Les médecins apprivoisent les CPTS
Dans ce contexte de pénurie médicale, la deuxième étude de la Drees montre que le recours aux outils proposés par l'État pour mieux travailler en coordination avec d'autres professionnels ou de libérer le temps médical progresse. C'est le cas pour l’exercice au sein d’une CPTS qui concerne, en 2022, 20 % des médecins généralistes libéraux alors qu’ils n’étaient que 7 % début 2019. En outre, 12 % indiquent faire partie d’une CPTS en projet et 14 % déclarent qu’ils souhaiteraient en faire partie.
Quatre médecins sur dix jugent l'exercice en CPTS « positif » et un peu plus d'un sur dix (13 %) considèrent que les CPTS représentent un mode d’organisation incontournable dans les années à venir. Là aussi, les profils des médecins de famille adhérents à une CPTS sont spécifiques : il s'agit plus souvent de femmes, de médecins exerçant en groupe ou dans des maisons de santé pluriprofessionnelles (MSP). La part de médecins en CPTS est plus élevée dans la région Provence-Alpes-Côte d’Azur (29 %) et dans les Pays de la Loire (27 %) que dans le reste du territoire.
En revanche, l'appréciation de l'aide des assistants médicaux mise en place en 2018 reste mitigée.

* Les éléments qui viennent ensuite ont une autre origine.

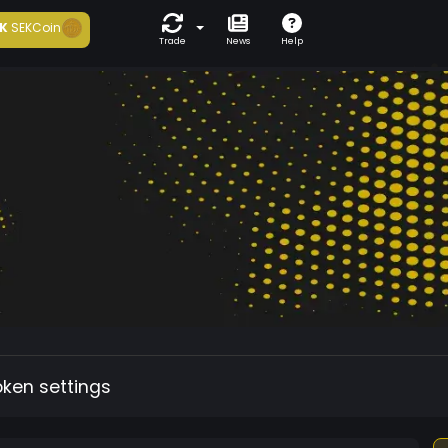
K
SEKCoin
Trade
News
Help
oken settings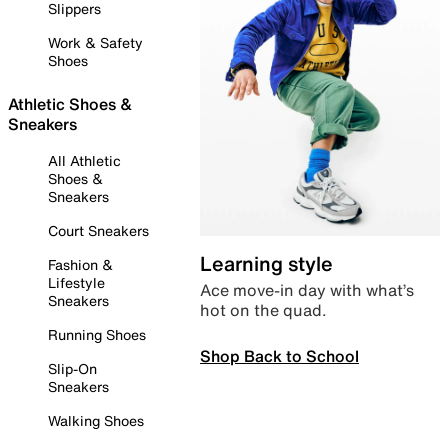
Slippers
Work & Safety
Shoes
Athletic Shoes &
Sneakers
All Athletic
Shoes &
Sneakers
Court Sneakers
Learning style
Fashion &
Lifestyle
Ace move-in day with what’s
Sneakers
hot on the quad.
Running Shoes
Shop Back to School
Slip-On
Sneakers
Walking Shoes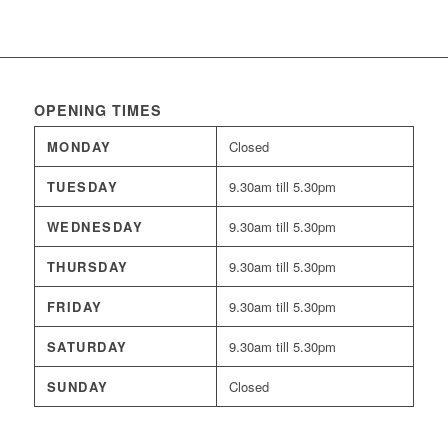
OPENING TIMES
MONDAY
Closed
TUESDAY
9.30am till 5.30pm
WEDNESDAY
9.30am till 5.30pm
THURSDAY
9.30am till 5.30pm
FRIDAY
9.30am till 5.30pm
SATURDAY
9.30am till 5.30pm
SUNDAY
Closed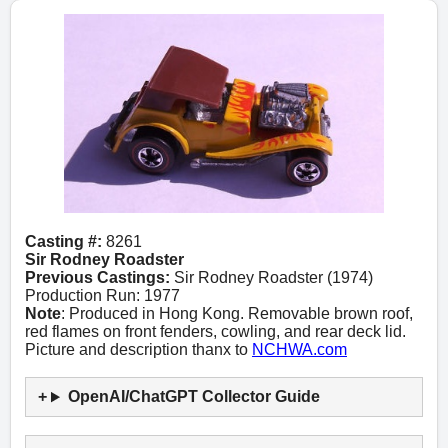
Casting #:
8261
Sir Rodney Roadster
Previous Castings:
Sir Rodney Roadster (1974)
Production Run: 1977
Note
: Produced in Hong Kong. Removable brown roof,
red flames on front fenders, cowling, and rear deck lid.
Picture and description thanx to
NCHWA.com
OpenAI/ChatGPT Collector Guide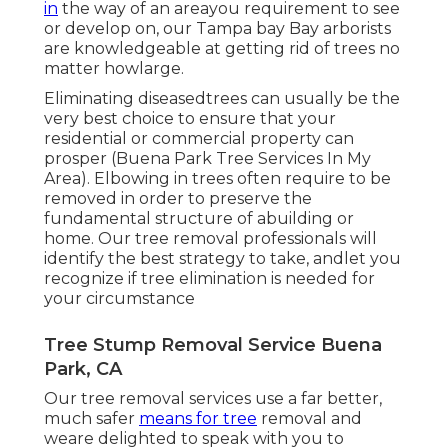
in
the way of an areayou requirement to see
or develop on, our Tampa bay Bay arborists
are knowledgeable at getting rid of trees no
matter howlarge.
Eliminating diseasedtrees can usually be the
very best choice to ensure that your
residential or commercial property can
prosper (Buena Park Tree Services In My
Area). Elbowing in trees often require to be
removed in order to preserve the
fundamental structure of abuilding or
home. Our tree removal professionals will
identify the best strategy to take, andlet you
recognize if tree elimination is needed for
your circumstance
Tree Stump Removal Service Buena
Park, CA
Our tree removal services use a far better,
much safer
means for tree
removal and
weare delighted to speak with you to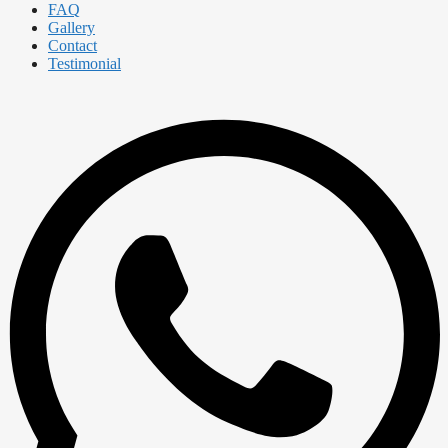
FAQ
Gallery
Contact
Testimonial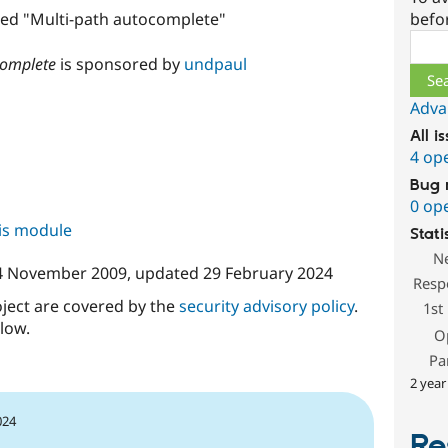
befo
amed "Multi-path autocomplete"
Sear
complete
is sponsored by
undpaul
Adva
All i
4 op
Bug 
0 op
his module
Stati
N
4 November 2009
, updated
29 February 2024
Resp
oject are covered by the
security advisory policy
.
1st
low.
O
Pa
2 year
024
Re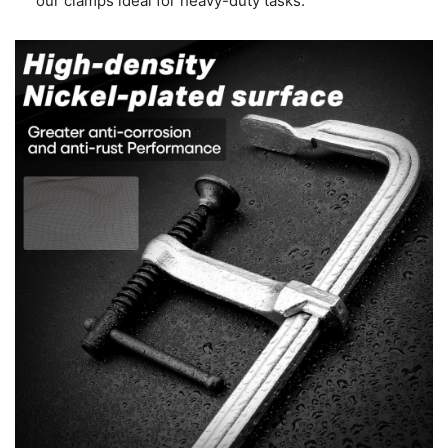
our clamps ideal for heavy-duty tasks.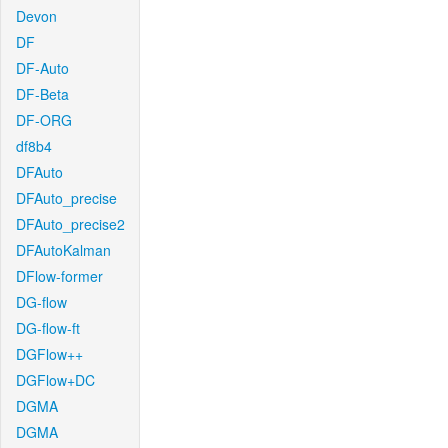
Devon
DF
DF-Auto
DF-Beta
DF-ORG
df8b4
DFAuto
DFAuto_precise
DFAuto_precise2
DFAutoKalman
DFlow-former
DG-flow
DG-flow-ft
DGFlow++
DGFlow+DC
DGMA
DGMA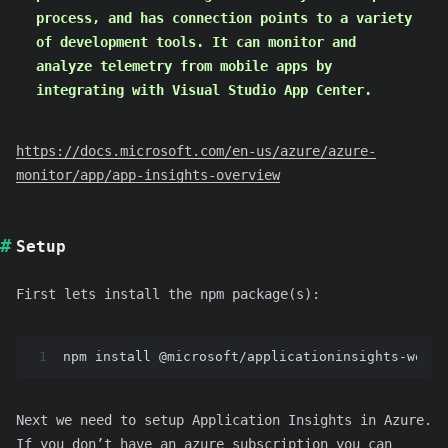
process, and has connection points to a variety
of development tools. It can monitor and
analyze telemetry from mobile apps by
integrating with Visual Studio App Center.
https://docs.microsoft.com/en-us/azure/azure-
monitor/app/app-insights-overview
Setup
First lets install the npm package(s):
1
npm install @microsoft/applicationinsights-web
Next we need to setup Application Insights in Azure.
If you don’t have an azure subscription you can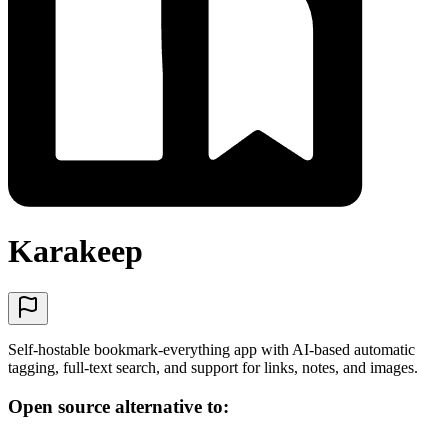
Karakeep
Self-hostable bookmark-everything app with AI-based automatic
tagging, full-text search, and support for links, notes, and images.
Open source alternative to: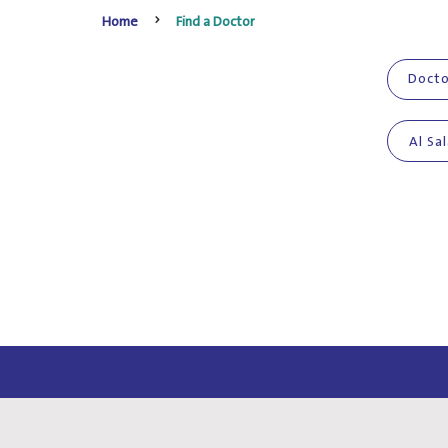
Home
Find a Doctor
Al Sa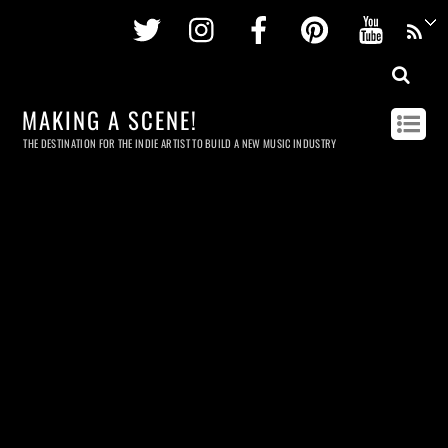
Twitter
Instagram
Facebook
Pinterest
Youtu
MAKING A SCENE!
THE DESTINATION FOR THE INDIE ARTIST TO BUILD A NEW MUSIC INDUSTRY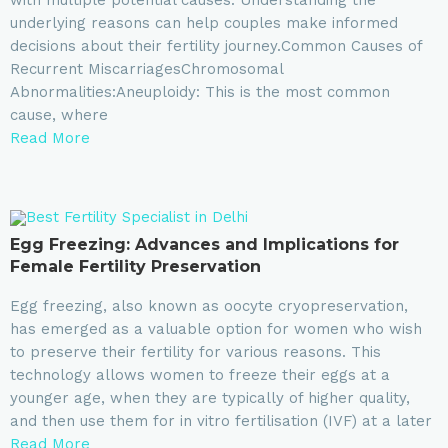
underlying reasons can help couples make informed
decisions about their fertility journey.Common Causes of
Recurrent MiscarriagesChromosomal
Abnormalities:Aneuploidy: This is the most common
cause, where
Read More
Egg Freezing: Advances and Implications for
Female Fertility Preservation
Egg freezing, also known as oocyte cryopreservation,
has emerged as a valuable option for women who wish
to preserve their fertility for various reasons. This
technology allows women to freeze their eggs at a
younger age, when they are typically of higher quality,
and then use them for in vitro fertilisation (IVF) at a later
Read More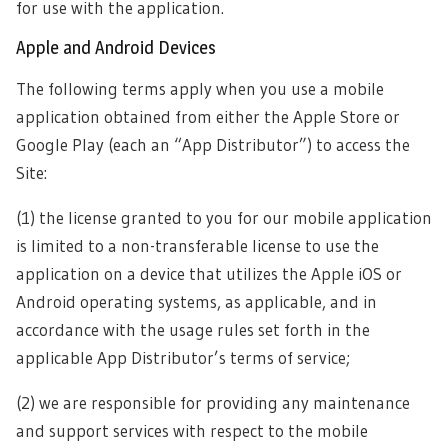
for use with the application.
Apple and Android Devices
The following terms apply when you use a mobile
application obtained from either the Apple Store or
Google Play (each an “App Distributor”) to access the
Site:
(1) the license granted to you for our mobile application
is limited to a non-transferable license to use the
application on a device that utilizes the Apple iOS or
Android operating systems, as applicable, and in
accordance with the usage rules set forth in the
applicable App Distributor’s terms of service;
(2) we are responsible for providing any maintenance
and support services with respect to the mobile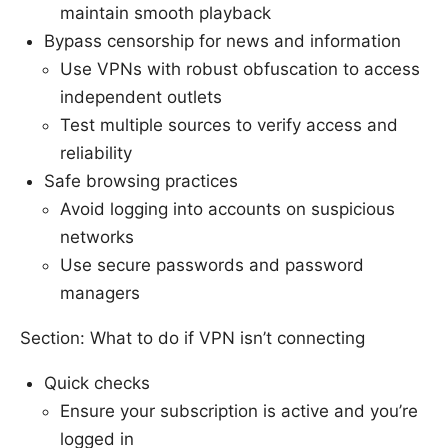
maintain smooth playback
Bypass censorship for news and information
Use VPNs with robust obfuscation to access
independent outlets
Test multiple sources to verify access and
reliability
Safe browsing practices
Avoid logging into accounts on suspicious
networks
Use secure passwords and password
managers
Section: What to do if VPN isn’t connecting
Quick checks
Ensure your subscription is active and you’re
logged in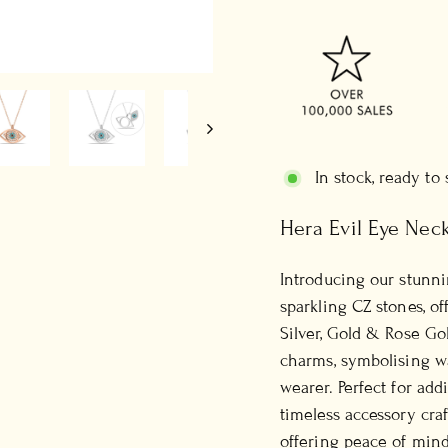
In stock, ready to
Hera Evil Eye Nec
Introducing our stunn
sparkling CZ stones, of
Silver, Gold & Rose Gol
charms, symbolising wa
wearer. Perfect for add
timeless accessory cra
offering peace of mind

Si la plupart des médecins sondés ont déjà entendu parler de ce dispositif (91 %), seuls 5 % déclarent travailler avec ce nouveau type de professionnel début 2022. Parmi les médecins qui ne l'ont pas fait, 59 % ne le souhaitent pas et 11 % le souhaiterait.
Leurs opinions sur l'intérêt de ce dispositif sont très partagées : 47 % estiment que les assistants médicaux ne constitue pas une solution pour mieux répondre aux sollicitations des patients, tandis que 41 % jugent le contraire. L'assouplissement des conditions d'embauche d'un assistant médical prévu dans le règlement arbitral pourrait peut-être changer la donne et permettre d'atteindre les 10 000 contrats d'aides attendus d'ici à 2025 (contre 3 000 actuellement).